— The task —
A single number is the whole answer: how many lines in this listing contain "اسعار".

— Exercise material —

---------------

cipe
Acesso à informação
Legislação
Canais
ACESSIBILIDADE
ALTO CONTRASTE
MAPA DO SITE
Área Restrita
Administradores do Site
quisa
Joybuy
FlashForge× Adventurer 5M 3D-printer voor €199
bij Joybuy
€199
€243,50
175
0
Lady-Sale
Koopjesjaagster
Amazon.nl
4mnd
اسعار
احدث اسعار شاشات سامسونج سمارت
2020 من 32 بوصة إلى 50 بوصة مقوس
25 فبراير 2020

---------------

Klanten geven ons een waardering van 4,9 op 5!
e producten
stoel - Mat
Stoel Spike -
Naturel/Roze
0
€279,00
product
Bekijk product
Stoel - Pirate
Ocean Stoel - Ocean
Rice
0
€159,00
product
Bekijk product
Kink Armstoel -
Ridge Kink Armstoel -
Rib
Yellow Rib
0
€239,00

---------------

— Problem solution —
2